What is needed:
Every entry is to be transcribed as it stands. Images stay out.

++++++++

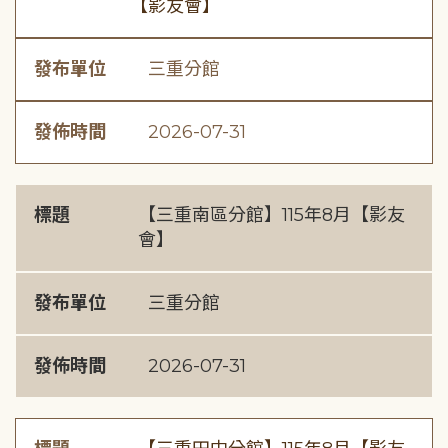
【影友會】
發布單位
三重分館
發佈時間
2026-07-31
標題
【三重南區分館】115年8月【影友
會】
發布單位
三重分館
發佈時間
2026-07-31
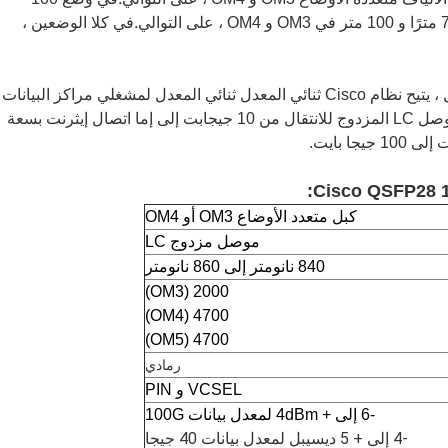
جيجابت ، يبلغ مدى وصول BiDi ذي المعدل المزدوج 70 مترًا و 100 متر في OM3 و OM4 ، على التوالي.في كلا الوضعين ،
كجهاز إرسال واستقبال فردي مع هذين وضعي التشغيل ، يتيح نظام Cisco ثنائي المعدل ثنائي المعدل لمشغلي مراكز البيانات
إعادة استخدام البنية التحتية MMF الحالية المرتبطة بموصل LC المزدوج للانتقال من 10 جيجابت إلى إما اتصال إيثرنت بسعة
كبل متعدد الأوضاع OM3 أو OM4
موصل مزدوج LC
840 نانومتر إلى 860 نانومتر
2000 (OM3)
4700 (OM4)
4700 (OM5)
رمادي
VCSEL و PIN
-6 إلى + 4dBm لمعدل بيانات 100G
-4 إلى + 5 ديسيبل لمعدل بيانات 40 جيجا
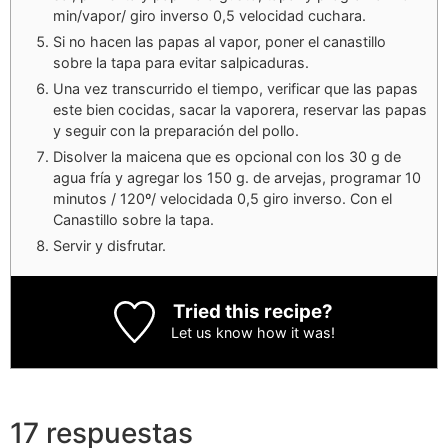
min/vapor/ giro inverso 0,5 velocidad cuchara.
Si no hacen las papas al vapor, poner el canastillo
sobre la tapa para evitar salpicaduras.
Una vez transcurrido el tiempo, verificar que las papas
este bien cocidas, sacar la vaporera, reservar las papas
y seguir con la preparación del pollo.
Disolver la maicena que es opcional con los 30 g de
agua fría y agregar los 150 g. de arvejas, programar 10
minutos / 120º/ velocidada 0,5 giro inverso. Con el
Canastillo sobre la tapa.
Servir y disfrutar.
Tried this recipe?
Let us know
how it was!
17 respuestas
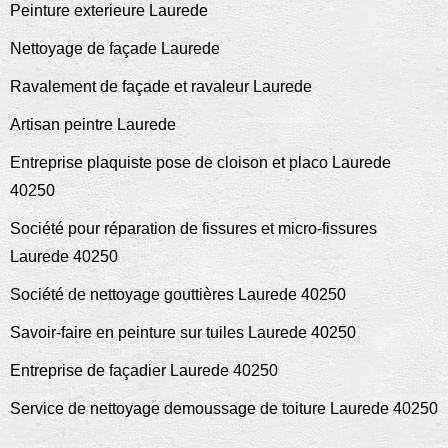
Peinture exterieure Laurede
Nettoyage de façade Laurede
Ravalement de façade et ravaleur Laurede
Artisan peintre Laurede
Entreprise plaquiste pose de cloison et placo Laurede
40250
Société pour réparation de fissures et micro-fissures
Laurede 40250
Société de nettoyage gouttières Laurede 40250
Savoir-faire en peinture sur tuiles Laurede 40250
Entreprise de façadier Laurede 40250
Service de nettoyage demoussage de toiture Laurede 40250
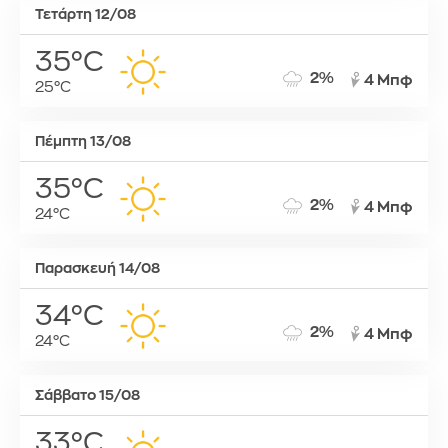
Τετάρτη 12/08
35°C
2%
4 Μπφ
25°C
Πέμπτη 13/08
35°C
2%
4 Μπφ
24°C
Παρασκευή 14/08
34°C
2%
4 Μπφ
24°C
Σάββατο 15/08
33°C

++++++++

Answer to the problem:
【影友會】
發布單位
三重分館
發佈時間
2026-07-31
標題
【三重南區分館】115年8月【影友
會】
發布單位
三重分館
發佈時間
2026-07-31
جيجابت ، يبلغ مدى وصول BiDi ذي المعدل المزدوج 70 مترًا و 100 متر في OM3 و OM4 ، على التوالي.في كلا الوضعين ،
كجهاز إرسال واستقبال فردي مع هذين وضعي التشغيل ، يتيح نظام Cisco ثنائي المعدل ثنائي المعدل لمشغلي مراكز البيانات
إعادة استخدام البنية التحتية MMF الحالية المرتبطة بموصل LC المزدوج للانتقال من 10 جيجابت إلى إما اتصال إيثرنت بسعة
كبل متعدد الأوضاع OM3 أو OM4
موصل مزدوج LC
840 نانومتر إلى 860 نانومتر
2000 (OM3)
4700 (OM4)
4700 (OM5)
رمادي
VCSEL و PIN
-6 إلى + 4dBm لمعدل بيانات 100G
-4 إلى + 5 ديسيبل لمعدل بيانات 40 جيجا
min/vapor/ giro inverso 0,5 velocidad cuchara.
Si no hacen las papas al vapor, poner el canastillo
sobre la tapa para evitar salpicaduras.
Una vez transcurrido el tiempo, verificar que las papas
este bien cocidas, sacar la vaporera, reservar las papas
y seguir con la preparación del pollo.
Disolver la maicena que es opcional con los 30 g de
agua fría y agregar los 150 g. de arvejas, programar 10
minutos / 120º/ velocidada 0,5 giro inverso. Con el
Canastillo sobre la tapa.
Servir y disfrutar.
Tried this recipe?
Let us know
how it was!
17 respuestas
Peinture exterieure Laurede
Nettoyage de façade Laurede
Ravalement de façade et ravaleur Laurede
Artisan peintre Laurede
Entreprise plaquiste pose de cloison et placo Laurede
40250
Société pour réparation de fissures et micro-fissures
Laurede 40250
Société de nettoyage gouttières Laurede 40250
Savoir-faire en peinture sur tuiles Laurede 40250
Entreprise de façadier Laurede 40250
Service de nettoyage demoussage de toiture Laurede 40250
Τετάρτη 12/08
35°C
2%
4 Μπφ
25°C
Πέμπτη 13/08
35°C
2%
4 Μπφ
24°C
Παρασκευή 14/08
34°C
2%
4 Μπφ
24°C
Σάββατο 15/08
33°C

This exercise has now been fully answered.